Wer Freiheit hat oder glaubt, genug Freiheit zu haben, erfreut sich ihrer, als sei sie selbstverständlich. Ihm geht leicht das Bewusstsein dafür verloren, dass Freiheit ständig bedroht ist und stets aufs Neue verteidigt sein will. Denn selbstverständlich ist Freiheit nie: In zu vielen Ländern herrscht wenig Freiheit oder wird Freiheit unterdrückt. Was ist Menschen die Freiheit wert? Sollen sie darüber befinden, äußern sie hierzu ihre subjektive Empfindung, und die kann unterschiedlich ausfallen. Objektive Merkmale für das, was Freiheit ist, fallen dabei unter den Tisch. Für Menschen ohne oder mit nur wenig (subjektiver und objektiver) Freiheit hat sie einen hohen Wert, weil sie die gewünschte Freiheit schmerzlich vermissen. Menschen, die mehr oder ganz viel davon haben, sind sich dieses Komforts häufig nicht bewusst und müssen erst mit der Nase darauf gestoßen werden. Über die Wertschätzung der Freiheit in Deutschland informiert alljährlich das John-Stuart-Mill-Institut für Freiheitsforschung in Heidelberg. Aus seinen Erhebungen ermittelt es einen Freiheitsindex. Anhand dessen lässt sich zeigen, ob und wie sich die Wertschätzung verändert hat. Den jüngsten Indexwert hat das Mill-Institut am 27. September in Berlin vorgestellt. Was ist das Ergebnis?

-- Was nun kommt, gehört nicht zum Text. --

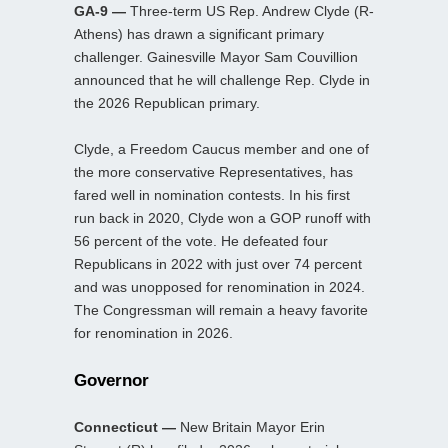
GA-9 —
Three-term US Rep. Andrew Clyde (R-
Athens) has drawn a significant primary
challenger. Gainesville Mayor Sam Couvillion
announced that he will challenge Rep. Clyde in
the 2026 Republican primary.
Clyde, a Freedom Caucus member and one of
the more conservative Representatives, has
fared well in nomination contests. In his first
run back in 2020, Clyde won a GOP runoff with
56 percent of the vote. He defeated four
Republicans in 2022 with just over 74 percent
and was unopposed for renomination in 2024.
The Congressman will remain a heavy favorite
for renomination in 2026.
Governor
Connecticut —
New Britain Mayor Erin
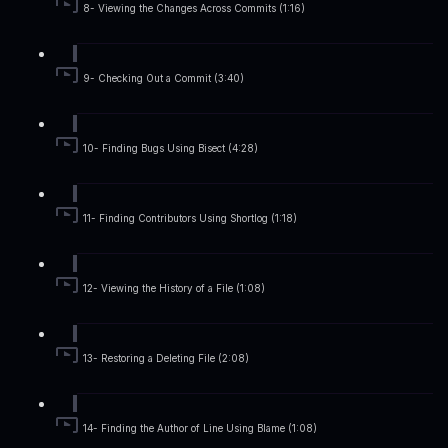
8- Viewing the Changes Across Commits (1:16)
9- Checking Out a Commit (3:40)
10- Finding Bugs Using Bisect (4:28)
11- Finding Contributors Using Shortlog (1:18)
12- Viewing the History of a File (1:08)
13- Restoring a Deleting File (2:08)
14- Finding the Author of Line Using Blame (1:08)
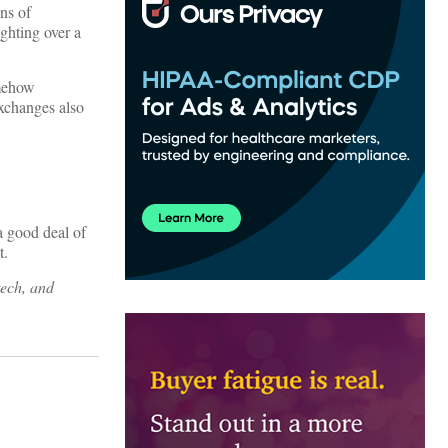
ns of
ighting over a
omehow
exchanges also
a good deal of
t.
tech, and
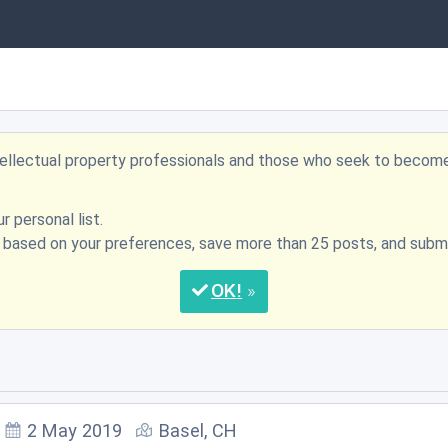
ntellectual property professionals and those who seek to becom
r personal list.
s based on your preferences, save more than 25 posts, and su
OK
2 May 2019
Basel, CH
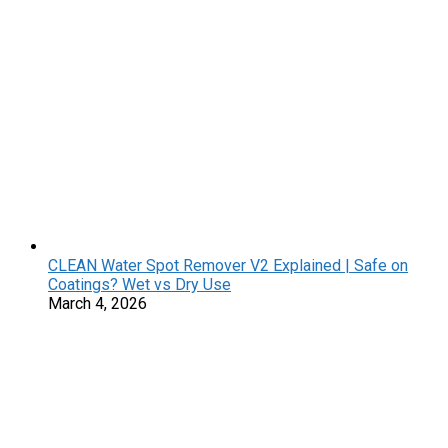
CLEAN Water Spot Remover V2 Explained | Safe on
Coatings? Wet vs Dry Use
March 4, 2026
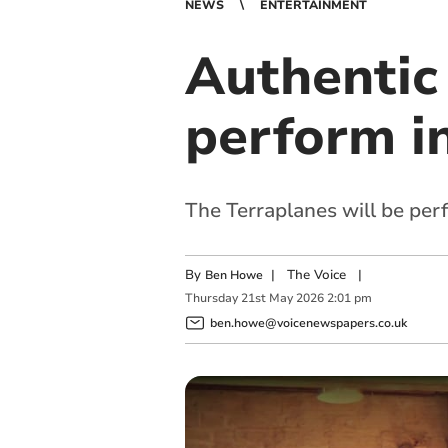
NEWS
ENTERTAINMENT
Authentic
perform i
The Terraplanes will be per
By
|
The Voice
|
Ben Howe
Thursday
21
st
May
2026
2:01 pm
ben.howe@voicenewspapers.co.uk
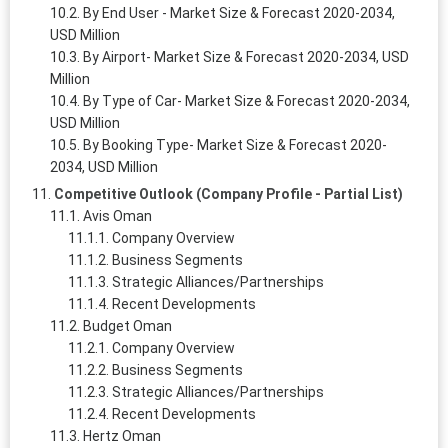
By End User - Market Size & Forecast 2020-2034,
USD Million
By Airport- Market Size & Forecast 2020-2034, USD
Million
By Type of Car- Market Size & Forecast 2020-2034,
USD Million
By Booking Type- Market Size & Forecast 2020-
2034, USD Million
Competitive Outlook (Company Profile - Partial List)
Avis Oman
Company Overview
Business Segments
Strategic Alliances/Partnerships
Recent Developments
Budget Oman
Company Overview
Business Segments
Strategic Alliances/Partnerships
Recent Developments
Hertz Oman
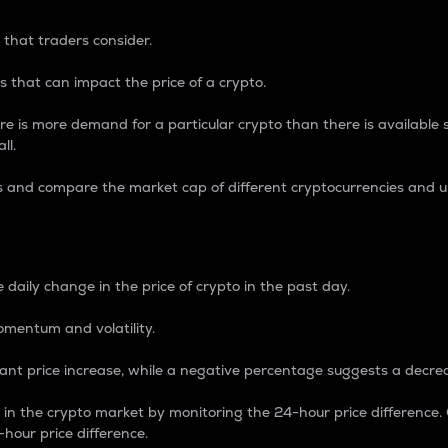
 that traders consider.
 that can impact the price of a crypto.
re is more demand for a particular crypto than there is available su
ll.
s and compare the market cap of different cryptocurrencies and 
nce Percentage
 daily change in the price of crypto in the past day.
omentum and volatility.
icant price increase, while a negative percentage suggests a decre
on in the crypto market by monitoring the 24-hour price difference
-hour price difference.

Mehr Sehnsucht nach Gleichheit, mehr Verlangen nach Verboten

Gemessen an diesem „Freiheitsindex 2016“ hat die Wertschätzung der Freiheit im Vergleich zu den Vorjahren insgesamt zugenommen. Die analysierte Medienberichterstattung ist freiheitsgeneigter als im Vorjahr. Die Bevölkerung bekundet ein hohes subjektives Freiheitsgefühl. Doch im Vergleich zu den Vorjahren geben abermals mehr Befragte an, dass man im Rahmen öffentlicher Gespräche vorsichtig sein muss, seine Meinung frei zu äußern. Auch macht das Institut Einschränkungen wie diese deutlich: Die gesellschaftliche Wertschätzung der Freiheit bewege sich zwar noch im Rahmen der Vorjahre, aber auf der unteren Bandbreite. Demgegenüber nehme die Sehnsucht nach Gleichheit deutlich zu. Auch die Forderung nach Verboten nehme wieder leicht zu. Das subjektive Freiheitsgefühl hingegen sei stärker geworden als im Jahr davor.

Der Freiheitsindex erstmals im positiven Bereich

Wie Ulrike Ackermann, die Gründerin und Leiterin des Mill-Instituts, erläutert, bildet der Index den Zustand der politischen und individuellen Freiheit in einer Zahl ab, und zwar auf einer Skala zwischen minus 50 (keine Freiheit) und plus 50 (maximale Freiheit). Relevant für die Messung der Freiheit sei dabei der Faktor Zeit, nämlich wie sich der vom Institut ermittelte Indikator im Verlauf der Jahre auf der Skala nach oben oder nach unten verschiebt. Für dieses Jahr sei im Vergleich zum Vorjahr eine aufsteigende Entwicklung zu verzeichnen: 2015 habe der Index minus 1 betragen und sei jetzt auf plus 0,33 gestiegen. Inzwischen zeige sich, „dass wir mit dem Index ein solides Instrument entwickelt haben, das uns eine längerfristige Qualität in den jährlich zu vergleichenden Ergebnissen liefert“.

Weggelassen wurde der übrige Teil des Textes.